Su apodo de cerveza le dio un nombre a nivel nacional y su fútbol champagne promete darle un espacio importante en el ámbito internacional: Jesús "Tecatito" Corona, con su juego vertical y atrevido, es una de las mayores esperanzas de la selección mexicana para alzar la Copa América Centenario.

No hubo un resumen de la fase de grupos que no tuviera en primer plano el gol que Corona le anotó a Venezuela, que le sirvió a México para ganar su grupo y que está considerado el más bonito de la etapa inicial del torneo.

El extremo del Porto comenzó la jugada por la izquierda, se filtró entre cuatro defensores venezolanos y definió con un derechazo bajo ante el achique del arquero Daniel Hernández para anotar el gol más lindo de su carrera. Aunque el propio tiene una visión particular de la situación.

"¿El gol más bonito de mi vida? El de hoy y el que sigue", respondió tras haber marcado el tanto a la "Vinotinto". Y lo explicó con la misma sencillez que fue apilando a sus rivales: "Eso lo vas improvisando, es algo que es natural, ves el espacio, intentas salir por ahí, a veces no sale, hoy salió".

Jesús "Tecatito" Corona (d) jugador de la selección de México. Foto EFE

La prensa mexicana no dudó en catalogarlo como "un gol a lo Messi", la gran estrella del certamen, una figura que utilizaron tanto los medios gráficos como las cadenas televisivas para presentar el gol.

Por más que las rotaciones del seleccionador Juan Carlos Osorio no le aseguran la titularidad a nadie, y de hecho Corona ingresó al campo ante Venezuela por la lesión de Javier Aquino, el estratega colombiano considera al "Tecatito" como pieza vital de su equipo. Incluso, lo comparó con grandes estrellas de nivel mundial.

"Diría que Jesús está al mismo nivel que Willian, Neymar, (Eden) Hazard, (Arjen) Robben o (Franck) Ribery", aseguró Osorio sobre el futbolista de 23 años y apenas 62 kilos. "Creo que lo ha demostrado. Eso uno de los mejores cuando se trata de regatear y marcharse de los rivales en el uno contra uno", argumentó el técnico.

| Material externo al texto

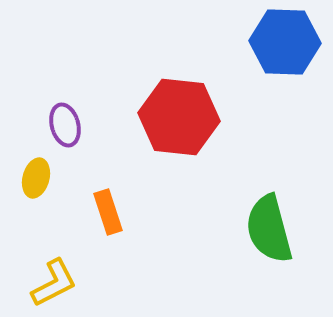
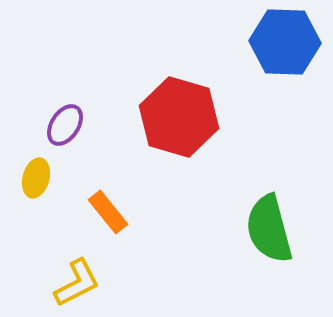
red hexagon: rotated 10 degrees clockwise
purple ellipse: rotated 48 degrees clockwise
orange rectangle: rotated 21 degrees counterclockwise
yellow L-shape: moved 23 px right
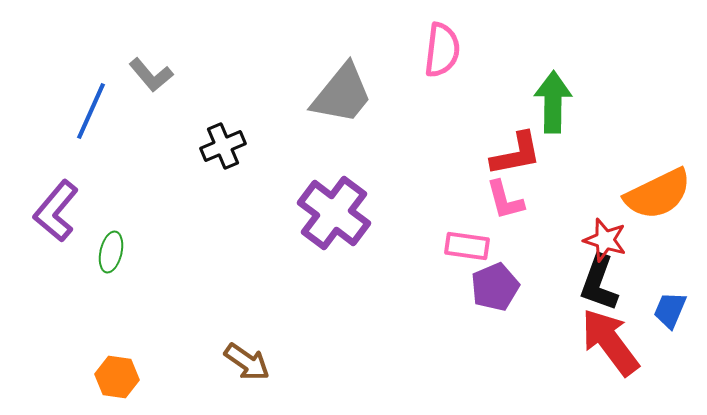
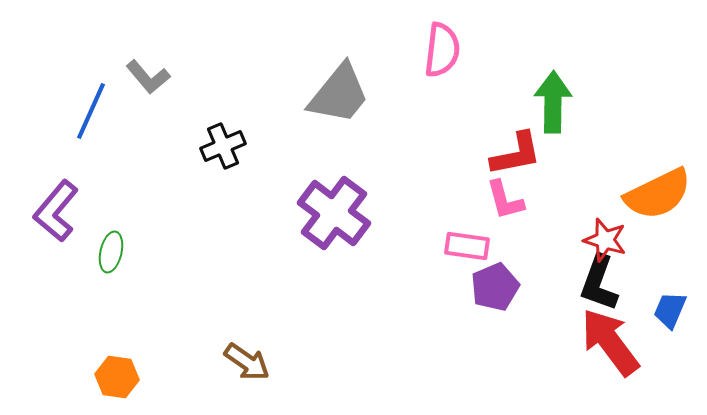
gray L-shape: moved 3 px left, 2 px down
gray trapezoid: moved 3 px left
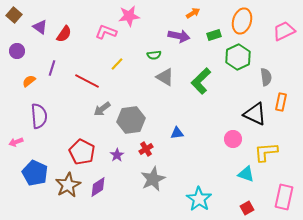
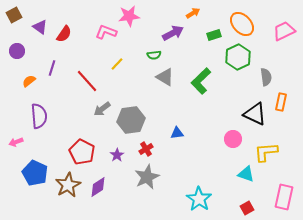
brown square: rotated 21 degrees clockwise
orange ellipse: moved 3 px down; rotated 60 degrees counterclockwise
purple arrow: moved 6 px left, 3 px up; rotated 40 degrees counterclockwise
red line: rotated 20 degrees clockwise
gray star: moved 6 px left, 2 px up
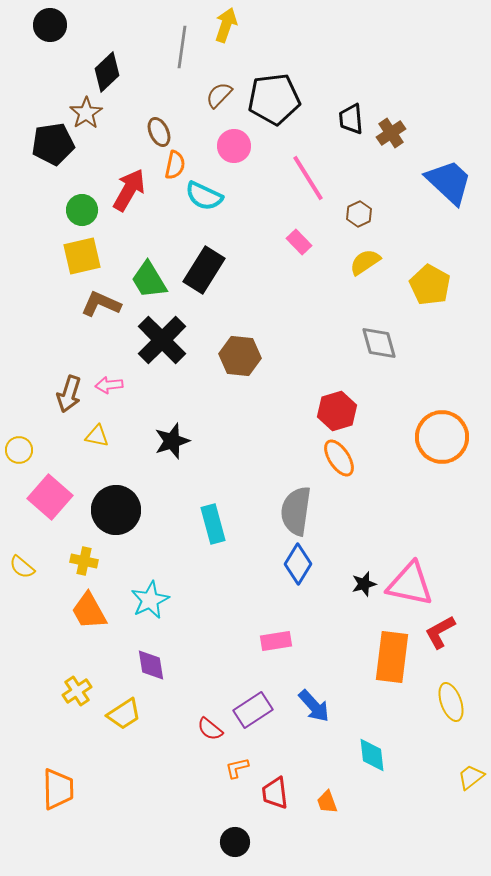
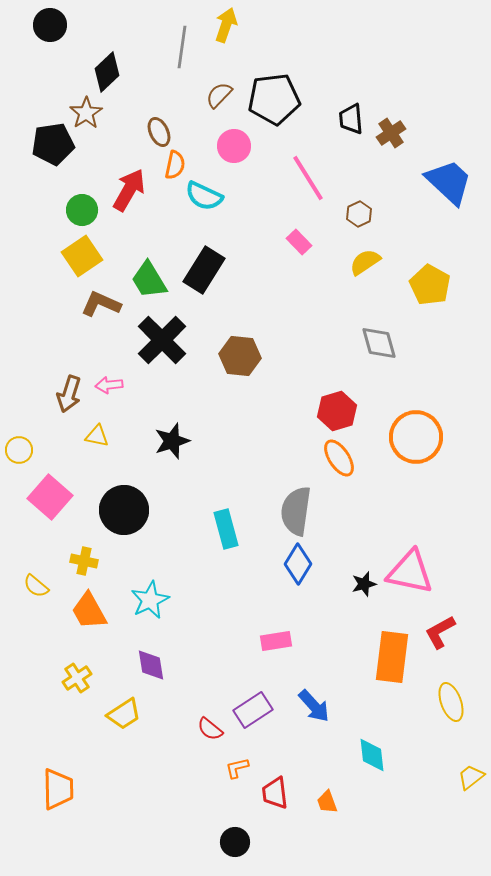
yellow square at (82, 256): rotated 21 degrees counterclockwise
orange circle at (442, 437): moved 26 px left
black circle at (116, 510): moved 8 px right
cyan rectangle at (213, 524): moved 13 px right, 5 px down
yellow semicircle at (22, 567): moved 14 px right, 19 px down
pink triangle at (410, 584): moved 12 px up
yellow cross at (77, 691): moved 13 px up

Con una experiencia en el Twente holandés y un presente prometedor en el Porto, el nombre de "Tecatito" comienza a trascender al fútbol mexicano, objetivo que muy pocos se imaginaban cuando le pusieron el apodo con el que el mundo del fútbol lo está empezando a conocer.

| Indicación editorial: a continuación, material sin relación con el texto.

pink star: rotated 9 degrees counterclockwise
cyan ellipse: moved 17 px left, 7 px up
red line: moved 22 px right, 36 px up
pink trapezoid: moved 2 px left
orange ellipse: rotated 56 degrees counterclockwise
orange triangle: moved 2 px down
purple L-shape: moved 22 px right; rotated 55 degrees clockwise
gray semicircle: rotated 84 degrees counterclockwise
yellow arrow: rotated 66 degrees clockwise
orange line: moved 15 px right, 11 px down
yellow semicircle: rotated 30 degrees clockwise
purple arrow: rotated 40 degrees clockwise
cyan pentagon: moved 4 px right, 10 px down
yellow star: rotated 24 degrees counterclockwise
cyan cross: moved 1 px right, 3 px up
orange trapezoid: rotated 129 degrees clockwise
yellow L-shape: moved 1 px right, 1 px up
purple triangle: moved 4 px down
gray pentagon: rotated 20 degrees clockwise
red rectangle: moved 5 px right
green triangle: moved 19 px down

Jesús "Tecatito" Corona (i) jugador de la selección de México. Foto AP

Corona jugaba en las divisiones juveniles del Monterrey, cuyo principal accionista es la cervecería Cuauhtémoc-Moctezuma, que patrocinaba su cerveza "Carta Blanca" en la camiseta rayada del club.

Por lo tanto, por una cuestión de marketing, no quedaba bien que la joven promesa llevara en su espalda su apellido, Corona, que coincide con el nombre de la principal cerveza competidora.

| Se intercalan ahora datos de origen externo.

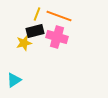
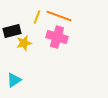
yellow line: moved 3 px down
black rectangle: moved 23 px left
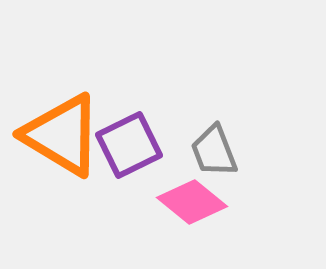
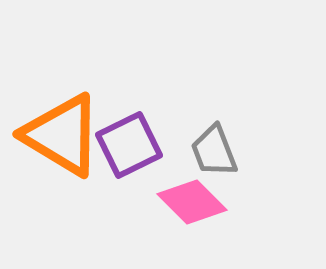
pink diamond: rotated 6 degrees clockwise
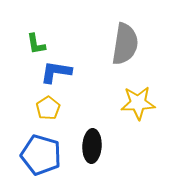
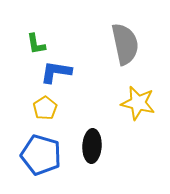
gray semicircle: rotated 21 degrees counterclockwise
yellow star: rotated 16 degrees clockwise
yellow pentagon: moved 3 px left
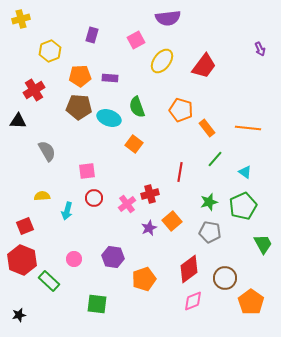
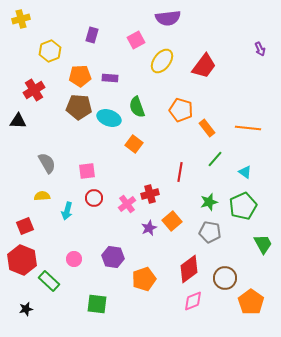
gray semicircle at (47, 151): moved 12 px down
black star at (19, 315): moved 7 px right, 6 px up
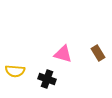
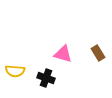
black cross: moved 1 px left, 1 px up
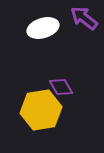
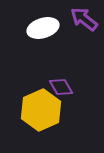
purple arrow: moved 1 px down
yellow hexagon: rotated 15 degrees counterclockwise
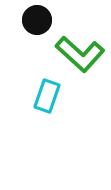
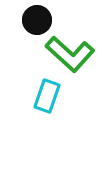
green L-shape: moved 10 px left
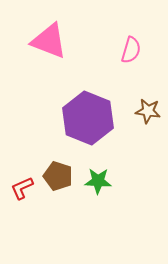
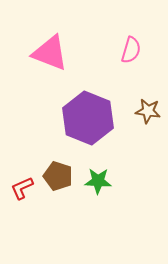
pink triangle: moved 1 px right, 12 px down
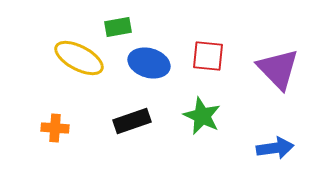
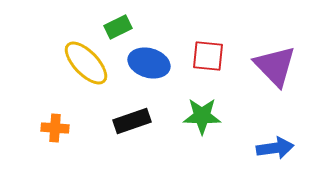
green rectangle: rotated 16 degrees counterclockwise
yellow ellipse: moved 7 px right, 5 px down; rotated 18 degrees clockwise
purple triangle: moved 3 px left, 3 px up
green star: rotated 24 degrees counterclockwise
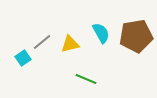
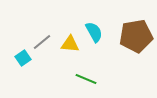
cyan semicircle: moved 7 px left, 1 px up
yellow triangle: rotated 18 degrees clockwise
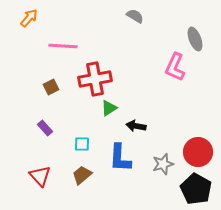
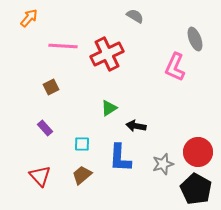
red cross: moved 12 px right, 25 px up; rotated 16 degrees counterclockwise
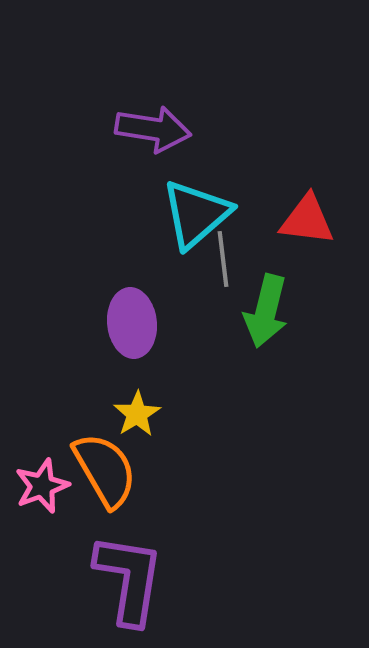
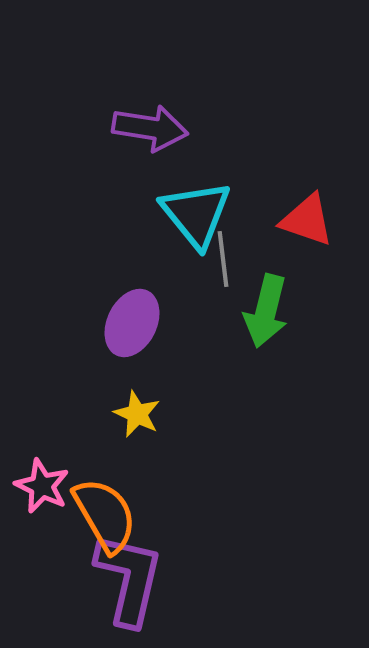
purple arrow: moved 3 px left, 1 px up
cyan triangle: rotated 28 degrees counterclockwise
red triangle: rotated 12 degrees clockwise
purple ellipse: rotated 32 degrees clockwise
yellow star: rotated 15 degrees counterclockwise
orange semicircle: moved 45 px down
pink star: rotated 26 degrees counterclockwise
purple L-shape: rotated 4 degrees clockwise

Por eso, por más que al futbolista no le gustaba, de buenas a primera pasó a ser "Tecatito", en referencia a la cerveza "Tecate", muy popular en el norte de México y también perteneciente al grupo Cuauhtémoc-Moctezuma.

Jesús "Tecatito" Corona (d) jugador de la selección de México. Foto AP

Incluso, durante el Mundial de Clubes 2012, cuando irrumpió por primera vez con fuerza en el fútbol internacional al anotar un gol en los cuartos de final y lucirse ante el Chelsea en la semifinal, su dorsal decía "Jesús C.", nombre con el que aparece en la ficha oficial de la FIFA.

Para convertir la historia de su apodo aún más insólita, el principal auspiciante del Twente cuando llegó al club era la cerveza Grolsch, principal rival de la Heineken en Holanda. Por esos años, la compañía Cuauhtémoc-Moctezuma ya era la subsidiaria mexicana de la empresa holandesa, pero por suerte nada impidió que Corona siguiera siendo "Tecatito".

"Lo más importante es hacer las cosas bien, no importa cómo me digan", decía por aquellos años. Y vaya que lo hizo. Ahora, la principal meta de "Tecatito" es alzar con la selección mexicana la Copa América Centenario.